Paradoja: aquellos a quienes se llama “creativos” son en realidad especialistas en materia de tradición. Son profesionales de la re-creación de un sentido que no deciden ellos más de lo que podría hacerlo el destinatario de “sus” mensajes. Formados, no ya académicamente sino en sus experiencias de sujetos sociales, por unos sentidos-directriz incrustados en cada relación de la que han podido tomar parte directa o distanciada, los “creativos” no hacen otra cosa que añadir con astucia unos compuestos potenciadores del canto de las sirenas en el interior de la corriente que todo se lo lleva. La Psicología ayuda a encontrar las palabras adecuadas a la entonación del hechizo.

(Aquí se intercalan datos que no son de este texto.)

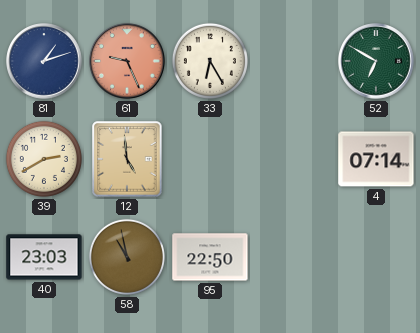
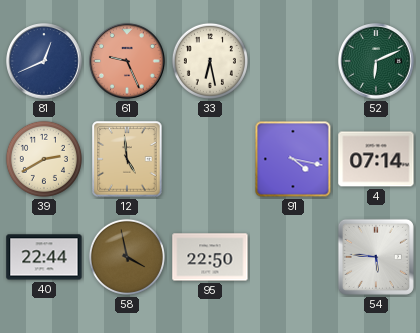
81: 1:12 -> 12:41
33: 6:25 -> 6:28
52: 6:50 -> 6:11
91: none -> 4:17
40: 23:03 -> 22:44
58: 10:58 -> 3:58
54: none -> 5:46
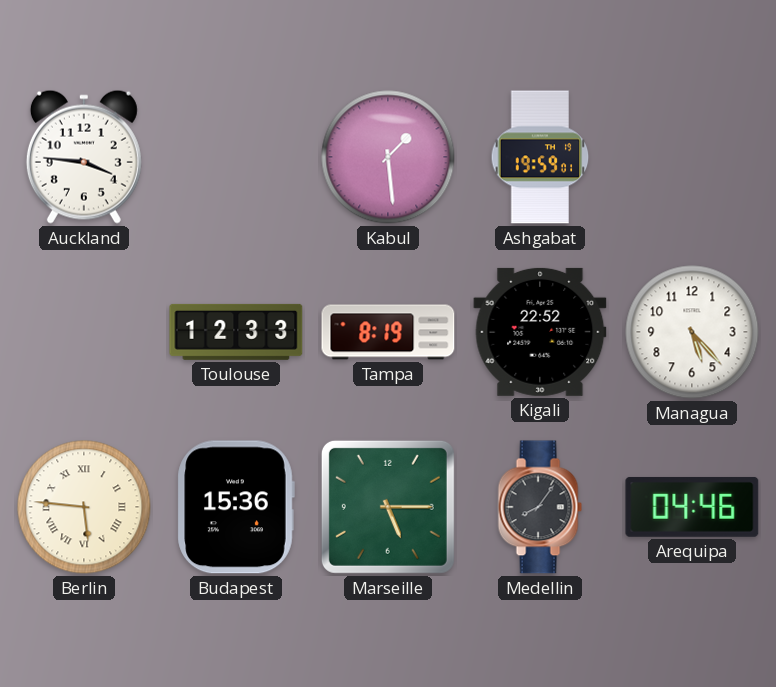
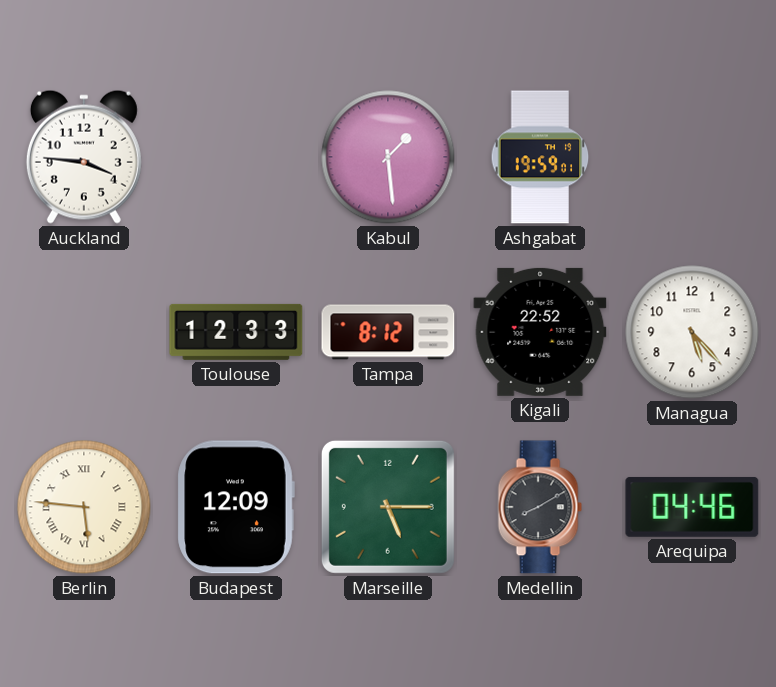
Tampa: 8:19 -> 8:12
Budapest: 15:36 -> 12:09
Medellin: 8:06 -> 8:10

Esta fábrica de sentido, lejos de ser fundamentalmente una mera proyección mediático-cultural de contenidos vertidos a masas de mirones apelmazados frente a la pantalla o ante la guía del ocio, manifiesta su poderío cuando despliega de manera autónoma las interacciones en cuyo seno los sujetos realizan cualesquiera de esas ideologías, las difunden y las propagan, a ellas y a las realidades que les corresponden. “No debe entenderse el espectáculo como el engaño de un mundo visual, producto de las técnicas de difusión masiva de imágenes. Se trata más bien de una Weltanschauung que se ha hecho efectiva, que se ha traducido en términos materiales. Es una visión del mundo objetivada” (Guy Debord, La sociedad del espectáculo).
El hecho de que, aunque no la política de producción de la fábrica, sí habite en el interior del sujeto su producto mercantil, hace del sujeto mismo en cada caso un fabricante más; una pieza más de la fábrica que se ha convertido en su única pseudocomunidad de sentido y referencia. Es por ello que el aislamiento decisivo a la hora de favorecer la realización y la reproducción de esas ideologías y de sus vivencias no es el aislamiento de un espectador solitario indefenso en su vacío de interacción. Es el aislamiento de quienes se relacionan reforzando mutuamente su colonización respectiva en una interacción vacía de significados al margen. Así, la conjunción, la concurrencia, la convergencia espacial pueden hallarse banalmente a la vista (y ser aprovechadas por los apologetas de las posibilidades abiertas a la actividad) mientras el aislamiento infinito lo es entre el sujeto y su propia capacidad enajenada de producir realidad, tanto como entre los interactuantes y sus capacidades enajenadas respectivas en mutua incomunicación.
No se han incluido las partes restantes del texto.